(Transcribed page contents)
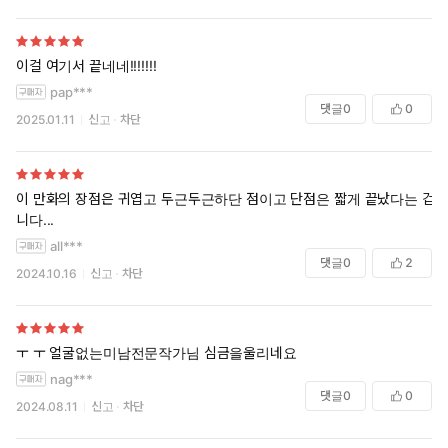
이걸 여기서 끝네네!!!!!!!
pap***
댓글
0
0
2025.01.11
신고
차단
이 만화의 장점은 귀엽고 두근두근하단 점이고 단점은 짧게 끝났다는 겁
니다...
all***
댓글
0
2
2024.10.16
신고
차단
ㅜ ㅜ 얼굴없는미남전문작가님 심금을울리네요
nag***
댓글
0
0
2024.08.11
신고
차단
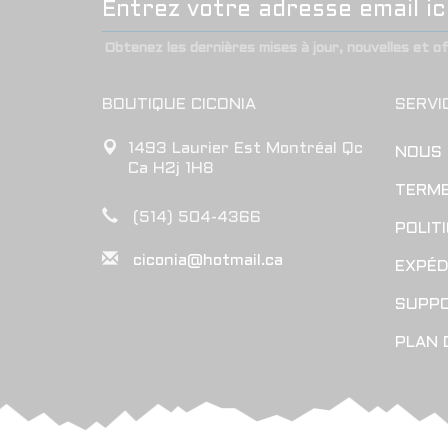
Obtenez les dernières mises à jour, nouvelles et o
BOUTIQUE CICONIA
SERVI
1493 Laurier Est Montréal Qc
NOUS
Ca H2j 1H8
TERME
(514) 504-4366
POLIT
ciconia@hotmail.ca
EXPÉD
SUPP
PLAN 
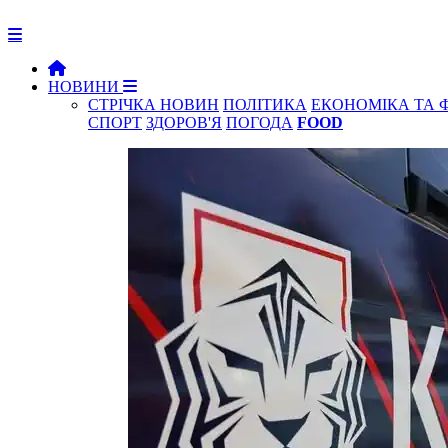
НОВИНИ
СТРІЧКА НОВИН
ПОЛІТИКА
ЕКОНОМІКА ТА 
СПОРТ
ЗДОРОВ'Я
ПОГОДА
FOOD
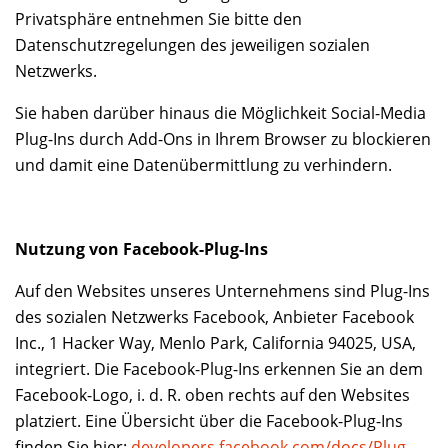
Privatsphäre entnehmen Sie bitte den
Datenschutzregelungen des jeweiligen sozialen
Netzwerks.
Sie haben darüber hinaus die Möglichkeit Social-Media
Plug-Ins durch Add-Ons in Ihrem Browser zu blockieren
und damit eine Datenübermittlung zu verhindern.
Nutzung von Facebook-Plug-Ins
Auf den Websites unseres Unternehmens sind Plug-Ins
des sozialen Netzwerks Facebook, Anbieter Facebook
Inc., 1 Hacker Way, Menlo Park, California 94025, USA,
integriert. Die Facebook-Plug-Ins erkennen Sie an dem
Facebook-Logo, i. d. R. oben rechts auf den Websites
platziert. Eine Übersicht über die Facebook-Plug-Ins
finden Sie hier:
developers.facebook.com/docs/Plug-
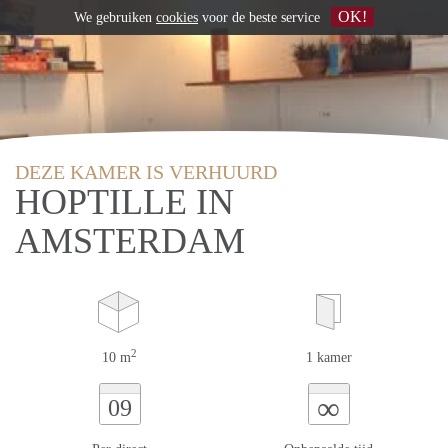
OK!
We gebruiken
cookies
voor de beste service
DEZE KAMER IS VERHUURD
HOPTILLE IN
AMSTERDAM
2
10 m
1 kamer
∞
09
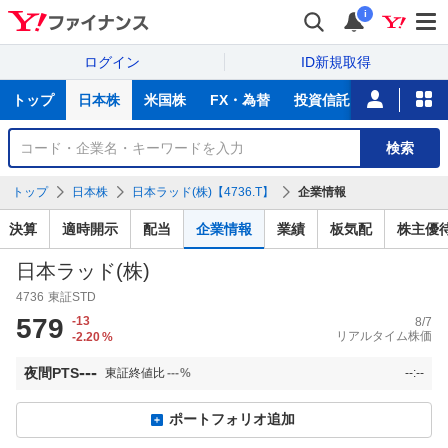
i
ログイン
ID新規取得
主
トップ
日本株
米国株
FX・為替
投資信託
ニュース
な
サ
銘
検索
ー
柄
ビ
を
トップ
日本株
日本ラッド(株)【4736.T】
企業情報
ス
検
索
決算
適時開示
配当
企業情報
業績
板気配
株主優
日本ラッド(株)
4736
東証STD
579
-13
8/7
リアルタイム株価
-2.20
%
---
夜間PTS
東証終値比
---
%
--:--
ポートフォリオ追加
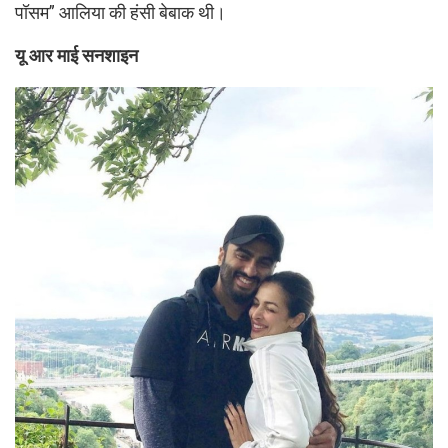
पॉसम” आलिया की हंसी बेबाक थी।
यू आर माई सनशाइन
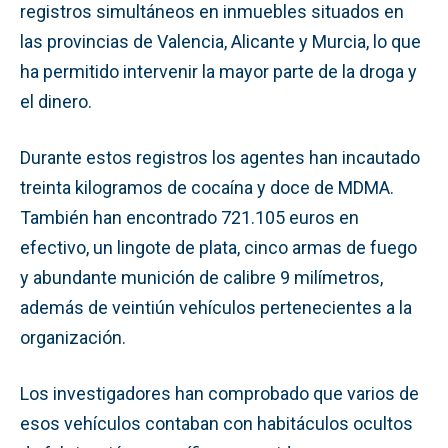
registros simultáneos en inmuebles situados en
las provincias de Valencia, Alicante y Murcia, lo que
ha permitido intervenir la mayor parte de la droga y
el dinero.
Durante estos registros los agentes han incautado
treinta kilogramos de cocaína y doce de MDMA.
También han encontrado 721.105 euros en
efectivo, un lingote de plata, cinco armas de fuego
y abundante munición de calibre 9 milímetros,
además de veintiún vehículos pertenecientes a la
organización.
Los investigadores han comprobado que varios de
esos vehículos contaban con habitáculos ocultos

TASK REQUIREMENTS.
Say how many lines of the data above include the word "Websites", and add nothing further.

EXPECTED OUTPUT.
2